Segment Start: Material for this exercise
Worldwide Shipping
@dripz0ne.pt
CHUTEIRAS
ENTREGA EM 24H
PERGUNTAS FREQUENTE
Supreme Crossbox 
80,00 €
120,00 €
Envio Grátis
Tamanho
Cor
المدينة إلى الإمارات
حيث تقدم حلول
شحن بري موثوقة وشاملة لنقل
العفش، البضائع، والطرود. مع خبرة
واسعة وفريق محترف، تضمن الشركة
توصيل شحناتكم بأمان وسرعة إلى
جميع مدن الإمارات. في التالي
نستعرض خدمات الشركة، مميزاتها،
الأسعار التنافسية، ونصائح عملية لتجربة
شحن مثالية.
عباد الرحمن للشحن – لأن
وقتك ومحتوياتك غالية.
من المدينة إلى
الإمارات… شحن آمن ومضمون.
Segment End: Material for this exercise
Segment Start: Material for this exercise
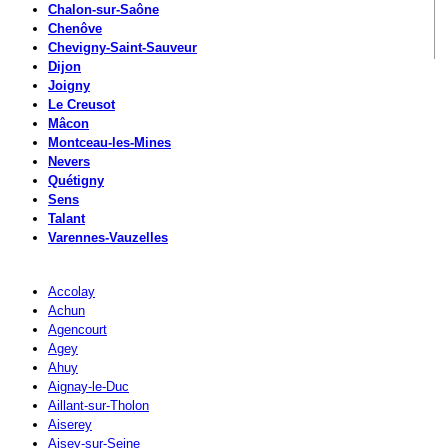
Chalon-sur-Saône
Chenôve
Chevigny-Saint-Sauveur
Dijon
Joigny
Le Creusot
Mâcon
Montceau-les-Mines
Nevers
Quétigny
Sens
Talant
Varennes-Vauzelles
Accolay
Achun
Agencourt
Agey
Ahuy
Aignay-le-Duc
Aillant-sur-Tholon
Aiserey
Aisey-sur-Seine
Segment End: Material for this exercise
Segment Start: Material for this exercise
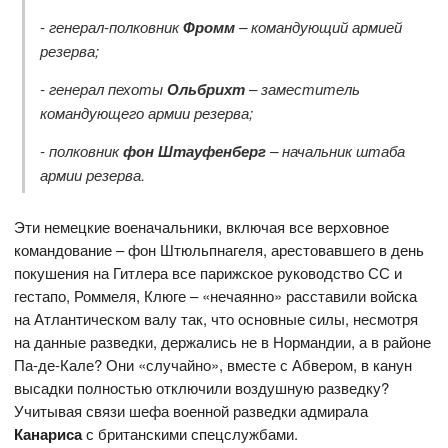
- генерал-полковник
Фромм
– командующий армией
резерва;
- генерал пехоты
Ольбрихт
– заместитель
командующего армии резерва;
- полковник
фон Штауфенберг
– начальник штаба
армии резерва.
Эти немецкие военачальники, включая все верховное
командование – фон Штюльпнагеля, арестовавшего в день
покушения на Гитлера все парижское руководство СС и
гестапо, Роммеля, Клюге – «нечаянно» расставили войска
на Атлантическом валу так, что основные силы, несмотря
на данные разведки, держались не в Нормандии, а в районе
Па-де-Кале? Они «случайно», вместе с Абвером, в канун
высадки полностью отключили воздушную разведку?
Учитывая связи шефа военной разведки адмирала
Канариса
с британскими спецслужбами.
Segment End: Material for this exercise
Work task
Count the lines of the listing that contain the word "армии", and give only the number.

Output for this task
2